Extracted page text data
☆ ☆ ☆ ☆
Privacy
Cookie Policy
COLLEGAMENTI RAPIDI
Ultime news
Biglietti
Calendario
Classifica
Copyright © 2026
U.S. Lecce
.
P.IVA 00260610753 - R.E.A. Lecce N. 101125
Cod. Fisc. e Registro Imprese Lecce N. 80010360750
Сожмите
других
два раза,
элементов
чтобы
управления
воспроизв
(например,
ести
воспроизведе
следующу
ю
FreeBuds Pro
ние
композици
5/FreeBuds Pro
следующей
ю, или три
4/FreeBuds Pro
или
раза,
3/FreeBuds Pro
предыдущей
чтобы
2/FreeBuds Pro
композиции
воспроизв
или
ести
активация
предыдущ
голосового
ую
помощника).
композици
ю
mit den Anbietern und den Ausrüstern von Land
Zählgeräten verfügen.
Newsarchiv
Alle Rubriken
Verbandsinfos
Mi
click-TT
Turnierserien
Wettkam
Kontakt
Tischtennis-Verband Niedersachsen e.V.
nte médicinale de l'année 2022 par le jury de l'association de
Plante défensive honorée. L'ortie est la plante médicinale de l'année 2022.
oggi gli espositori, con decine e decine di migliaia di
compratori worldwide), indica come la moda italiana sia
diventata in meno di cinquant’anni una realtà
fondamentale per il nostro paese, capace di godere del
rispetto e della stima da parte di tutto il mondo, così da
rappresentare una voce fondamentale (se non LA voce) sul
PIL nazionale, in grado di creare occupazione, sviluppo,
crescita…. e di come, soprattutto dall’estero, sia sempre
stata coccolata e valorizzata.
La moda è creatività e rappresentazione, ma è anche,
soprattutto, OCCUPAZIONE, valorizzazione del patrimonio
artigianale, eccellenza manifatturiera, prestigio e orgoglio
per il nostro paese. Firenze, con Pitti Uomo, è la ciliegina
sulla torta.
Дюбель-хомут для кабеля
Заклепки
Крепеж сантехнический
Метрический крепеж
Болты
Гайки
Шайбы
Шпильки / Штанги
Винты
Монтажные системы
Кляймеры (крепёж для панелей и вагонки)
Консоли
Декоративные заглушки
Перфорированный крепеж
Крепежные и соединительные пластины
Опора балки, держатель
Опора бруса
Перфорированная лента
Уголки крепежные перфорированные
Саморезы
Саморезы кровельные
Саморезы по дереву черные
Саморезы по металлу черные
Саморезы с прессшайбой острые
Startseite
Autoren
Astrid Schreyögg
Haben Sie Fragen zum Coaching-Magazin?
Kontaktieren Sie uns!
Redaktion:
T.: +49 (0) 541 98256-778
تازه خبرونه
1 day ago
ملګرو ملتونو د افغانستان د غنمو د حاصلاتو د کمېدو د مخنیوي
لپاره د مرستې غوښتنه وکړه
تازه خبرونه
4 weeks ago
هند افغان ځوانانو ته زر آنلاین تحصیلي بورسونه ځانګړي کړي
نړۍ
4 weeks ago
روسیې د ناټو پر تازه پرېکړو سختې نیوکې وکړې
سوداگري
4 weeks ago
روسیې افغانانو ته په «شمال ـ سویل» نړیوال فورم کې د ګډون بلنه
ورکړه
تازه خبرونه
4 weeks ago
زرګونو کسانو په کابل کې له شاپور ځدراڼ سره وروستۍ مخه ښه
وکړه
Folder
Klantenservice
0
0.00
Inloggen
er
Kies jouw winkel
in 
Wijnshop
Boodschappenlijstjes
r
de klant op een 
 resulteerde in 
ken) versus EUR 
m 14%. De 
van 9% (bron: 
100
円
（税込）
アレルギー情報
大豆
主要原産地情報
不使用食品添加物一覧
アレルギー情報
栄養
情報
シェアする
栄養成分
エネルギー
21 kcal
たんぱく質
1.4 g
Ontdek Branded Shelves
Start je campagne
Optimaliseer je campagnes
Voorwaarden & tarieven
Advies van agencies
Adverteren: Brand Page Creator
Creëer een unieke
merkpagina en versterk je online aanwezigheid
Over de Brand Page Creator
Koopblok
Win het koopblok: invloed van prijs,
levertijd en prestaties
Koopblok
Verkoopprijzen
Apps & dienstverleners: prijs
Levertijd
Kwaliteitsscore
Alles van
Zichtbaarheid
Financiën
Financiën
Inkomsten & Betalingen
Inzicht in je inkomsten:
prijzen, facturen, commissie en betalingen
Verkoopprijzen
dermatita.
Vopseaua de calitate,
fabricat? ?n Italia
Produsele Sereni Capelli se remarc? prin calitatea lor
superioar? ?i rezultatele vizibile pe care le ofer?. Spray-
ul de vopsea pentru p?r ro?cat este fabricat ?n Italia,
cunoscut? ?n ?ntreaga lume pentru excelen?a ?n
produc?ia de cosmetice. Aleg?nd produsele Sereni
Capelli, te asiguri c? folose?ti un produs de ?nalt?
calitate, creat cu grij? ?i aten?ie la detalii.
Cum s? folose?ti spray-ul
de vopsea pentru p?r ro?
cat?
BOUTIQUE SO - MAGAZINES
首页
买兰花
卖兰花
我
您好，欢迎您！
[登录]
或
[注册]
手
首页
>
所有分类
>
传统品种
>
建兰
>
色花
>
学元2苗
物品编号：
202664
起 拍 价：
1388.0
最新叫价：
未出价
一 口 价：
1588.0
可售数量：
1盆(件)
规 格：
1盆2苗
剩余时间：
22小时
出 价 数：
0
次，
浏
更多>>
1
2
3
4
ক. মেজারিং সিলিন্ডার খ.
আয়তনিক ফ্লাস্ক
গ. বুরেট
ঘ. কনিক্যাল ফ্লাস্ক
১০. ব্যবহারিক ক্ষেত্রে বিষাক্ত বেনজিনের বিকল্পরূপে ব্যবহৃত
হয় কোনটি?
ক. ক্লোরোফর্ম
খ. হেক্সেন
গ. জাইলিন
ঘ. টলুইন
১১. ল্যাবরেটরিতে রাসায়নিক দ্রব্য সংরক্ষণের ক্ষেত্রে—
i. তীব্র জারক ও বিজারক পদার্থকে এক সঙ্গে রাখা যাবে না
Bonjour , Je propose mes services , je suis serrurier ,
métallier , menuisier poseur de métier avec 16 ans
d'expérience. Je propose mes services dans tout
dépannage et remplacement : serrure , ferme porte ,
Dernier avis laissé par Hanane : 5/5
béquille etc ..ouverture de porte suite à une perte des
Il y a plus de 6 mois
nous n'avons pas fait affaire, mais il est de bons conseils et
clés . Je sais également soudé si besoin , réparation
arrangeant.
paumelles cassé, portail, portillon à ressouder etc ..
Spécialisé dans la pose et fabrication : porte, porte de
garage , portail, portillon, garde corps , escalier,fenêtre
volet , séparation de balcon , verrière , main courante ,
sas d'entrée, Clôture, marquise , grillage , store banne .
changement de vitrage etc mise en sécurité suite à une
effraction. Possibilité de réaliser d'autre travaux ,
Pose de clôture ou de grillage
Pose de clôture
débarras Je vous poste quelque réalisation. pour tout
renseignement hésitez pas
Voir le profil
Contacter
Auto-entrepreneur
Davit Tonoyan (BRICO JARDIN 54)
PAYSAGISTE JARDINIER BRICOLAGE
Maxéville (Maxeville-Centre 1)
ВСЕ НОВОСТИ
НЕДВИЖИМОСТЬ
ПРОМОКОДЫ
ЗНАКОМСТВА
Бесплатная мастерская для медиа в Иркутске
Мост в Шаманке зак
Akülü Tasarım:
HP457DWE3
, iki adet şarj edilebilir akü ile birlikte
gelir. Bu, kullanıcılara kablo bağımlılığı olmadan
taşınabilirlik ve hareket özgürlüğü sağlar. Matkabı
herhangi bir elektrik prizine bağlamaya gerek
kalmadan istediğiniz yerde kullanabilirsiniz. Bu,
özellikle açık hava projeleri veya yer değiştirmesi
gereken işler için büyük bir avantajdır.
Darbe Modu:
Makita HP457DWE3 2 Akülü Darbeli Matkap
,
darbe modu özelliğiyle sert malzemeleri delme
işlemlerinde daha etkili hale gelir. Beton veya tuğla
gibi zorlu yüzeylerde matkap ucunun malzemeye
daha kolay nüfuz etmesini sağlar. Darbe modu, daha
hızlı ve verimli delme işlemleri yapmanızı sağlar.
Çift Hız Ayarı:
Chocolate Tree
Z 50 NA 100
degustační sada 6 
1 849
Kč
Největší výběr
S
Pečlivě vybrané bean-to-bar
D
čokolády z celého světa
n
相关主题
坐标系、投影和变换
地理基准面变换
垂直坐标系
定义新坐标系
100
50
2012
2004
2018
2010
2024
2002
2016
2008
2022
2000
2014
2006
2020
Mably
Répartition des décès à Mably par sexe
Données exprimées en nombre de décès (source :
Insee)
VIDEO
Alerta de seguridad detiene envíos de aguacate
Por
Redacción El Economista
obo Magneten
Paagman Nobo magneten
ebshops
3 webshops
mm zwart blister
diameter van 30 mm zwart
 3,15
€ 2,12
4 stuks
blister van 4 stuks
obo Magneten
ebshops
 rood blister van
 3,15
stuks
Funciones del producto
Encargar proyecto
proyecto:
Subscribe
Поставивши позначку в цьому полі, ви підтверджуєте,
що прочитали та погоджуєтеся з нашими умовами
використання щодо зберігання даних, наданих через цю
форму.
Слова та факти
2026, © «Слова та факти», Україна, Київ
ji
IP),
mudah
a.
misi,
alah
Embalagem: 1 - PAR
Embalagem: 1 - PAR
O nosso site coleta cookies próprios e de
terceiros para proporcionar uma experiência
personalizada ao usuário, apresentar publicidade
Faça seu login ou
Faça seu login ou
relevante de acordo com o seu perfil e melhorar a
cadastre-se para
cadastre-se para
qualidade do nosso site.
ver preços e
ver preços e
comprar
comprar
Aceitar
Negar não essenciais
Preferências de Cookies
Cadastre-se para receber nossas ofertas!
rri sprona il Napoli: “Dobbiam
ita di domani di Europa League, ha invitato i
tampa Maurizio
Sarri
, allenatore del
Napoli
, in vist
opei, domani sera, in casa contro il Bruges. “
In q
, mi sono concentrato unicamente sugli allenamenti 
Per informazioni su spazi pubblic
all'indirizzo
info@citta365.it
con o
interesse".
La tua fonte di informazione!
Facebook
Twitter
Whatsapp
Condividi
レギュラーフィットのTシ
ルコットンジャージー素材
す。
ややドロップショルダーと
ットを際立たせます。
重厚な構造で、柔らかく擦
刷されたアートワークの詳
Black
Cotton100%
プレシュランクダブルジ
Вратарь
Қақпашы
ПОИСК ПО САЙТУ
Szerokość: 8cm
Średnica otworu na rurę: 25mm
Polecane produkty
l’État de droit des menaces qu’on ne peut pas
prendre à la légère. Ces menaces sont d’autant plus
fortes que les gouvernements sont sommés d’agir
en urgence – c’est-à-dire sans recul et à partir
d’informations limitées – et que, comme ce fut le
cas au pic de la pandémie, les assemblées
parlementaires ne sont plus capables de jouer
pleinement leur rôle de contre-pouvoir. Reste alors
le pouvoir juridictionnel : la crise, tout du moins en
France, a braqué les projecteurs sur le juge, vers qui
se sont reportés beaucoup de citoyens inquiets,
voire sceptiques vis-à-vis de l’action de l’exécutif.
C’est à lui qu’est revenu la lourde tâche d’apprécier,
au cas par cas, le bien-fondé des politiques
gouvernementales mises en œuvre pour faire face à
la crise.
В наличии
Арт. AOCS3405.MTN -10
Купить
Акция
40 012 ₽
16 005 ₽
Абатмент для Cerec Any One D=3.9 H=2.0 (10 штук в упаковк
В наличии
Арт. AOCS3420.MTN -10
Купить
☆ ☆ ☆ ☆
**Task details:** Check each line of the data above for the word "черные". Report how many lines have it, and nothing else.

**Response to the exercise:** 2